Ik begrijp dat experten of commentatoren extra voorzichtig willen zijn om geen racistische vooroordelen in het leven te roepen of in stand te houden. De heel, heel grote meerderheid van Noord- en Oost-Afrikaanse jongeren doen niet aan groepsverkrachting. Maar dat geldt eveneens voor de meeste andere verklaringen. Er is ook maar een heel kleine minderheid van groepsverkrachters onder de opstandige pubers, de kansarmen, de pornokijkers, de sociale media-gebruikers, en de leerlingen die op school een gebrekkige seksuele opvoeding kregen. Toch vinden experts het legitiem om over die verbanden te speculeren – en ze hebben gelijk. Een ander plausibel verband zonder verder onderzoek uitsluiten getuigt echter niet van de wetenschappelijke openheid die van een expert mag worden verwacht.
Alles samengenomen verkies ik de journalistieke aanpak van het vtm-nieuws in deze kwestie boven die van De Standaard. De pers moet de feiten weergeven, ook als dat tot ongewenste gevolgen als racisme kan leiden. Als een slachtoffer van politiegeweld, toevallig of niet toevallig, een zwarte man is, dan moet de pers dat ook niet verzwijgen uit angst dat daardoor rellen onstaan.
En van experts verwacht ik dus nóg iets meer. Zij moeten de mogelijke verklaringen met een open geest benaderen. Dat heeft trouwens ook zijn belang voor de mogelijke oplossingen. Ik hoor iedereen pleiten voor méér en betere seksuele opvoeding op school. Méér, dat weet ik nog zo niet. Beter, dat is altijd een goed idee. Maar het is een delicatie materie, zeker als men opstandige pubers met een andere culturele achtergrond wil gaan ‘opvoeden’.

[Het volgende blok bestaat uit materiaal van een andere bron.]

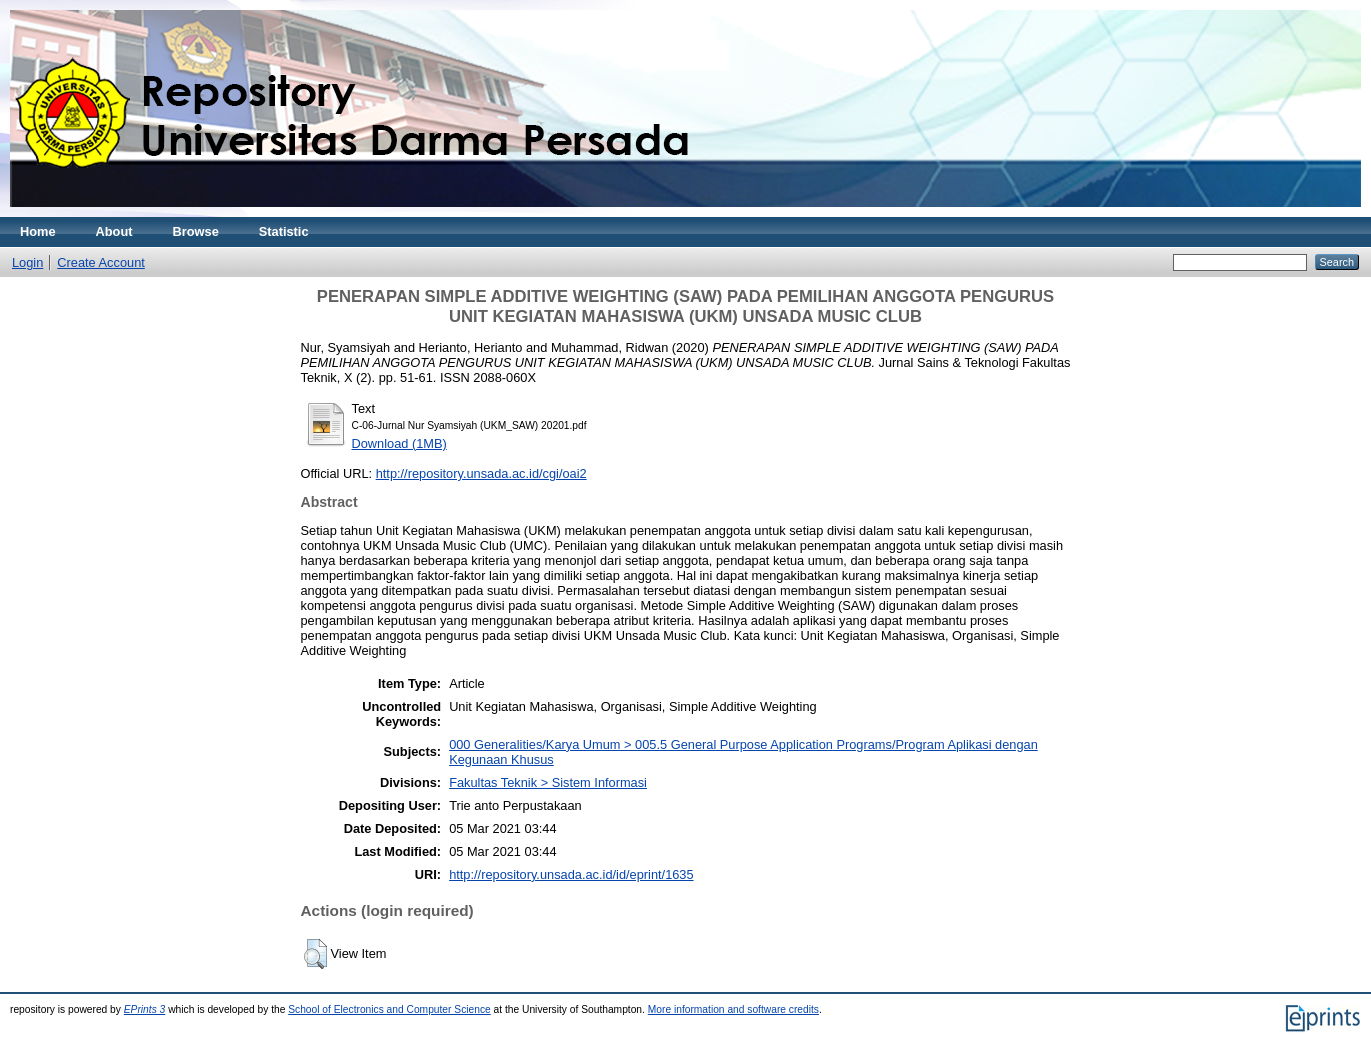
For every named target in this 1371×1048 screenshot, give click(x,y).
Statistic (284, 231)
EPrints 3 (145, 1009)
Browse (196, 231)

Ik ben zelf een opstandige puber geweest, en heb ook wel eens opstandige pubers in mijn klas gehad. Vanuit die ervaring meen ik ongeveer te weten wat niet goed werkt: choqueren, moraliseren en dialogeren. Ik zou in een klas met veel moslim kinderen niet te uitgebreid praten over genderfluiditeit, niet te veel preken over de gelijke seksuele rechten voor meisjes, en ik zou ook geen ‘open klasgesprek over intimiteit’ aangaan met stoere jongens en onzekere meisjes. Het beste lijkt mij om die seksuele opvoeding wat droog te benaderen, en de belangrijkste morele boodschappen indirect te serveren: als implicaties, als terzijdes, als evidenties. En dan hopen dat het werkt, dat de zaadjes opschieten, en dat de remmingen – die op een terrein als seksualiteit onvermijdelijk zijn – opschuiven in een beschaafde richting: wat meer vrijheid voor meisjes en wat minder ‘vrijheid’ voor jongens.